Here's what people had to say to OP:

AffectionateLock4291 wrote:

I think the main issue for me is...in a two families not a single person helped out.

That says a lot about how pll feel about the ex and his wife. 👀🤷🏽‍♀️

Dangerous-Product944 wrote:

NTA. You're right to be cautious because that woman could falsely accuse you of something and you could end up in jail. Your ex can be mad all he wants.

OP responded:

She very easily could. The way I look at it is if she's willing to try something in a room full of people, what would she try to do if I was alone with her children?

Mobile-Ad566 wrote:

NTA. Don’t take liability for the children of someone you don’t trust. That’s an accusation waiting to happen. And those kids are not at all related to you, in what world would they be your responsibility? Your ex doesn’t have a leg to stand on.

OP responded:

In his eyes they are our kids' "siblings" despite the kids not even feeling that way or seeing them that way. But even still, it's his responsibility as the one who chose to be their stepdad to make sure he gives accurate info for emergency contacts.

Focused_Wombat wrote:

Let me guess, had you taken the kids, they would have accused you of kidnapping. 100% NTA.

OP responded:

I know she would love the chance to accuse me of abusing her kids. She would do it in a heartbeat because she was willing to do so in a room full of people who would know she was lying.

DanyelNm wrote:

NTA. You already know that the new wife is prone to hurling unsubstantiated accusations about your conduct toward her kids. There is absolutely no reason for you to put yourself in danger of any possible accusations for their convenience.

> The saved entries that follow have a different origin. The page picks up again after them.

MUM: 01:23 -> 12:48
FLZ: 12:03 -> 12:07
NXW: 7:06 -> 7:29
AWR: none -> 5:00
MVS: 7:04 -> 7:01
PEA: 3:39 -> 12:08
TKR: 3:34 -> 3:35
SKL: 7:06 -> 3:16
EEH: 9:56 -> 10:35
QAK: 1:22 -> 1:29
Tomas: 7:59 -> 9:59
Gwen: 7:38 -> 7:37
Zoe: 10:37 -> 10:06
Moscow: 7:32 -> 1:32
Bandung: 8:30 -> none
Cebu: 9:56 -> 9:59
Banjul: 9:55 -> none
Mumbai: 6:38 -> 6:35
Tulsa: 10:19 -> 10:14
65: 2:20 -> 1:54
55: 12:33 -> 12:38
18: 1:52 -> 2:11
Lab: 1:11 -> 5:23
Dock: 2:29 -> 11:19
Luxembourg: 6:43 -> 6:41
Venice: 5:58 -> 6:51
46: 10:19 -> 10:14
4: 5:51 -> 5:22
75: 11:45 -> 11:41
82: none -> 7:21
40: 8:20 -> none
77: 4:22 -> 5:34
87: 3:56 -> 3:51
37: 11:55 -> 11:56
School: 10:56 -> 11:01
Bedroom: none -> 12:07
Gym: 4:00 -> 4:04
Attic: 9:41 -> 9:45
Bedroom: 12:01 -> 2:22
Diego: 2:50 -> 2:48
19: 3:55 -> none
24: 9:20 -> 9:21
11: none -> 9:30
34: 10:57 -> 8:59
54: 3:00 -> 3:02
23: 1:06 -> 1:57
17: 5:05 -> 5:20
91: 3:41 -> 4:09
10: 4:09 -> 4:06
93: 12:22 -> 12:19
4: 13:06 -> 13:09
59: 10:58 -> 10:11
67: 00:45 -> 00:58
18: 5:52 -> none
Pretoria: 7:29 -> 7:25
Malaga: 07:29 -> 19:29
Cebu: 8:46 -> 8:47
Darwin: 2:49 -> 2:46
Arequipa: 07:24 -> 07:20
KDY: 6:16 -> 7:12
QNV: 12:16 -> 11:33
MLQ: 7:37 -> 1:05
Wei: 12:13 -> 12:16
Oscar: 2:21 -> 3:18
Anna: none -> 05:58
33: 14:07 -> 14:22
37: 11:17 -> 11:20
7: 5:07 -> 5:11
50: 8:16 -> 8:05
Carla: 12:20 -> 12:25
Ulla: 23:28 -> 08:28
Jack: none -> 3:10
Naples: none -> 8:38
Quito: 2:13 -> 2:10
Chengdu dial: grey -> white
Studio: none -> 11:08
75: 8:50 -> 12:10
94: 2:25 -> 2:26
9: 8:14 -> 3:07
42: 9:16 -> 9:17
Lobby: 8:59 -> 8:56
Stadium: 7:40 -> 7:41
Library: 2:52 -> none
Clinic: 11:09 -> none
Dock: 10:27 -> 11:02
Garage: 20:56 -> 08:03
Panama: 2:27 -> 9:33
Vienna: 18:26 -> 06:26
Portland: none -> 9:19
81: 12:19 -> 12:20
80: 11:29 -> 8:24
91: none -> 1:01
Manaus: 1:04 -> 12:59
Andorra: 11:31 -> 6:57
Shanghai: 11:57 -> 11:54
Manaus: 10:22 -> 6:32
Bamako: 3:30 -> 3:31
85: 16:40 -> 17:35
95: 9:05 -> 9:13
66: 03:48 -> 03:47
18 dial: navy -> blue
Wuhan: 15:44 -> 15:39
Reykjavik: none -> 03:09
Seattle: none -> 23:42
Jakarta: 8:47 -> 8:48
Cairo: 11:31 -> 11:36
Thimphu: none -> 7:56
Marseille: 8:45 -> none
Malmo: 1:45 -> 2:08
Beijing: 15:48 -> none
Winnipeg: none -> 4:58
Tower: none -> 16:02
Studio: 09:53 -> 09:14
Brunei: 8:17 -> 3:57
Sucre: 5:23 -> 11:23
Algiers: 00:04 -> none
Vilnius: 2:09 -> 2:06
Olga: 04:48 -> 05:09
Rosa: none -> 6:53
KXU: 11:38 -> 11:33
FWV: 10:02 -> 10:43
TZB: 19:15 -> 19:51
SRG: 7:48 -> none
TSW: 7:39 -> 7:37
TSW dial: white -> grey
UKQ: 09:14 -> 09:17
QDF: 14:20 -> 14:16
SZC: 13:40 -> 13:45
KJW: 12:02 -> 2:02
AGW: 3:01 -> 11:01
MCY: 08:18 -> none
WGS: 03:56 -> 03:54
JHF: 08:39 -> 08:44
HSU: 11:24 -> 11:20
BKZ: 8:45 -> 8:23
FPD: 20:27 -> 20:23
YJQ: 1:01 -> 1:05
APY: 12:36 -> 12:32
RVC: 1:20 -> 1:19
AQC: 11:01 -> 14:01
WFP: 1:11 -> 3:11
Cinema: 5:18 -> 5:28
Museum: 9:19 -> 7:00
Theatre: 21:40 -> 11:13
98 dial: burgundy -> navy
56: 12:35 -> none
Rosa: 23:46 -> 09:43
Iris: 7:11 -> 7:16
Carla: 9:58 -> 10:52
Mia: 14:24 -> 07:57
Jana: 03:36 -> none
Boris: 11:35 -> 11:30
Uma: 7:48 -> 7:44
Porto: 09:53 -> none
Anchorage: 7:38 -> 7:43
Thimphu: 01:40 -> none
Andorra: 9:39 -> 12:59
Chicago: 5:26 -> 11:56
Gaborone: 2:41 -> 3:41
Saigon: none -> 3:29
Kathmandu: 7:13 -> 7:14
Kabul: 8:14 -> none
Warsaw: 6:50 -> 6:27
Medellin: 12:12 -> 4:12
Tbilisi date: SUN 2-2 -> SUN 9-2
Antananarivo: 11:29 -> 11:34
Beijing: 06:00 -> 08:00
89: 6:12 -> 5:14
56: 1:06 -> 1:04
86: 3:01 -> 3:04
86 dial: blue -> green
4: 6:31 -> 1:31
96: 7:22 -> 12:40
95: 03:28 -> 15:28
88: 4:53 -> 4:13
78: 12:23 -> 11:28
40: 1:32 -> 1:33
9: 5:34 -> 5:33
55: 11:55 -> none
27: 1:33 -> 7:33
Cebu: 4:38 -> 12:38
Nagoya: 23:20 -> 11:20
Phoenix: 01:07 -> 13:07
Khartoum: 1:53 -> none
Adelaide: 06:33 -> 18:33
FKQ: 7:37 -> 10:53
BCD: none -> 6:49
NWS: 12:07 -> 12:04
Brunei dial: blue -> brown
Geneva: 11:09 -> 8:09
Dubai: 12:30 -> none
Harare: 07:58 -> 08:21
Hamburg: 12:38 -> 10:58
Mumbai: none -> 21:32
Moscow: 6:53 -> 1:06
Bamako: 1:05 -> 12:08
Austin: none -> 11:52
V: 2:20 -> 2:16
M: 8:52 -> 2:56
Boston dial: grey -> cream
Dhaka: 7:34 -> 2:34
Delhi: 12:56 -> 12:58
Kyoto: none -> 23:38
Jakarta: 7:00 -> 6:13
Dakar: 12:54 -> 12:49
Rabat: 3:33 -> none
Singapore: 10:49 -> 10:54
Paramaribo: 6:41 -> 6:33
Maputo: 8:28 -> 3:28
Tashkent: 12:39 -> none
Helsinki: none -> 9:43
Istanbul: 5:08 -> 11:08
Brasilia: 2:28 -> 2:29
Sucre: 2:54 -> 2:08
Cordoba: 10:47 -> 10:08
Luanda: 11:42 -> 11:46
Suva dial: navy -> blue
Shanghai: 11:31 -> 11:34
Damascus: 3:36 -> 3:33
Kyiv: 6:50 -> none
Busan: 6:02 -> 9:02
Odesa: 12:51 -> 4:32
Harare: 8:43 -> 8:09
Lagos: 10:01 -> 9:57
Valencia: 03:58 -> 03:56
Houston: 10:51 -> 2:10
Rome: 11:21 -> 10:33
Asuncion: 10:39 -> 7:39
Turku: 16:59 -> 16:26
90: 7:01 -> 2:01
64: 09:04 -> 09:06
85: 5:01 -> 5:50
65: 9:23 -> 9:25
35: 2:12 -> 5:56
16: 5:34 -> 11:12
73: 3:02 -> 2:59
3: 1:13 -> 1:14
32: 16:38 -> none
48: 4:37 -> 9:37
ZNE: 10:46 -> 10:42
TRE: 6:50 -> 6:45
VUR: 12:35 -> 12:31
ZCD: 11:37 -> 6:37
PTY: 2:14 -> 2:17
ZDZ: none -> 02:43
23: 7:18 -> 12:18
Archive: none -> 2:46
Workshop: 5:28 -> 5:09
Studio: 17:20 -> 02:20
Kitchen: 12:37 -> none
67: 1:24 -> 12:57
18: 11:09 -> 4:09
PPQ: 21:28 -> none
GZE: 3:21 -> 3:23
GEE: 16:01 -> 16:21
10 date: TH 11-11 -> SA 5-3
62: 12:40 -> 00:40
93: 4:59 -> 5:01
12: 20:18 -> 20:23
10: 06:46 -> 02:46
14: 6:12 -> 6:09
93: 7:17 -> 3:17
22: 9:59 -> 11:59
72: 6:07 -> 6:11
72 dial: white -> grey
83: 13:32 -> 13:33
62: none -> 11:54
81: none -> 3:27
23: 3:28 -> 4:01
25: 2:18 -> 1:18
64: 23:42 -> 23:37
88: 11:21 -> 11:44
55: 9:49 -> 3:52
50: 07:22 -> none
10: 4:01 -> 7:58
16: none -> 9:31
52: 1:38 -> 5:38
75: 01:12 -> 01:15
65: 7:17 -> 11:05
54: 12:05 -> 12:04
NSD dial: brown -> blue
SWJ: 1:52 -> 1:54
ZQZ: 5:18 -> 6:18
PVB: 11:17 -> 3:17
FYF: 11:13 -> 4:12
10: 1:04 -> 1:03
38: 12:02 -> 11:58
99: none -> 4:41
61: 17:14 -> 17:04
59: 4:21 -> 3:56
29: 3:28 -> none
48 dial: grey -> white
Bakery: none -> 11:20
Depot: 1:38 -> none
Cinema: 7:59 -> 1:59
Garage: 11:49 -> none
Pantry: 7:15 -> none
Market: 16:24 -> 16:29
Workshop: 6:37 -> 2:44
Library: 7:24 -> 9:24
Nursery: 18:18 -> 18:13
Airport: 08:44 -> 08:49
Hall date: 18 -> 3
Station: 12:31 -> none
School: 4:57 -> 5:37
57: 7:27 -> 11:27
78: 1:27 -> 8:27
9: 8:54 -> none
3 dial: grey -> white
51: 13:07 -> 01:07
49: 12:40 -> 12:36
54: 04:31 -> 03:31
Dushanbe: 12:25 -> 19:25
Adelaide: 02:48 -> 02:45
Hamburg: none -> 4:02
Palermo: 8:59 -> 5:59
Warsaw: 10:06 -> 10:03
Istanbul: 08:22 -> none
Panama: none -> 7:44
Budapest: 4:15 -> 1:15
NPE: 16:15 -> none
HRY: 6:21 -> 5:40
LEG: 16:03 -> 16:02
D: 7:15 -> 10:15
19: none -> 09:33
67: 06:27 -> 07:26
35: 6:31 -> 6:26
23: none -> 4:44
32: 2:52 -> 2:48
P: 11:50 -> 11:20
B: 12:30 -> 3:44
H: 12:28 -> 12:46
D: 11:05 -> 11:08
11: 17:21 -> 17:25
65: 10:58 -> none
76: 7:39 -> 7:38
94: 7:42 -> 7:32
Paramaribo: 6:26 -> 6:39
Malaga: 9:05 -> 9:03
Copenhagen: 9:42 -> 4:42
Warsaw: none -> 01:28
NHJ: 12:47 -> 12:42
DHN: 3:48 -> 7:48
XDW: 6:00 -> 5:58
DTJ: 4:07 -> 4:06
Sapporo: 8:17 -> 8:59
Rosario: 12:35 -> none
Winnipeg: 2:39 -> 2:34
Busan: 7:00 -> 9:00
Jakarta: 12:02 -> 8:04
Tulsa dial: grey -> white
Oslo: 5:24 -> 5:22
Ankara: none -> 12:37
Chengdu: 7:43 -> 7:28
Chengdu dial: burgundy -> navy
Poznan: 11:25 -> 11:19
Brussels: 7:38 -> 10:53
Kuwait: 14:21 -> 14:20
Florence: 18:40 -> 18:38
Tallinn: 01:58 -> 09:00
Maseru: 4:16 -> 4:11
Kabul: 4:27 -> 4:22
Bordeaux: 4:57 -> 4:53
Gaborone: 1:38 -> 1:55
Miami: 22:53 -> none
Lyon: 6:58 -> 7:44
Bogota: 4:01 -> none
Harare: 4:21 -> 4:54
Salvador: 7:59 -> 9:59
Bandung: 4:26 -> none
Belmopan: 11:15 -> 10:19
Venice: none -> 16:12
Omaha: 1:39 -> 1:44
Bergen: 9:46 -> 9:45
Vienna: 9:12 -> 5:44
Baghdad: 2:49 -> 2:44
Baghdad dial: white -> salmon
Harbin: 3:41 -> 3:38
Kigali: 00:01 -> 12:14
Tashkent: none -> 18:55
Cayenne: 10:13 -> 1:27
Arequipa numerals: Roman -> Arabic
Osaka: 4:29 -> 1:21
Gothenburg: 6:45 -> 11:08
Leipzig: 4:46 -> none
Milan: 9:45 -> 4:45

It sucks for them that nobody in either family is willing to deal with her kids but they are not, and never will be, your responsibility. Hopefully nobody other than the Ex is dogpiling you over your refusal.

OP responded:

So far it's just him. I can't imagine his family saying anything. His wife I'm 50-50 on but I'd honestly think she was doing it to have a better way to accuse me of something.

NHFCNfire wrote:

OP is NTA. I find myself much more curious about why not a single friend or relative on their side was willing to pick up the children. That speaks volumes to me.

OP responded:

I can already guess none of his family see her kids as their family which is why they wouldn't. Can't answer for friends and her people since I don't know them.

Mountain-Age393 wrote:

Do these children not have a biological father or extended family on that side? Is there no family on their mother’s side to take them either? You’re definitely right not to take them because they’re practically strangers to you.

OP responded:

I have no info on the bio father or his family. But apparently her mom was the other person the babysitter was supposed to have the number for and he wrote it down wrong.

K_A_Irony wrote:

You need ALL interactions with your ex to be through court monitored software like my family wizard. Do NOT have in person talks with him. ONLY text and email until you get the communication switched over. Also who cares what he thinks? He can make all the mouth noises he wants. No need to talk to him about it. NT​​​​​A.

OP responded:

My attorney is working on ensuring the app has to be used.

Parking_Pomelo3856 wrote:

NTA. You had no legal or moral obligation to his stepkids. The wife would have lied about something and called CPS. Honestly, you shouldn’t have taken them to the hospital. He didn’t deserve that sort of kindness.

OP responded:

That was for my kids, not for him. Even though I find him awful my kids love their dad.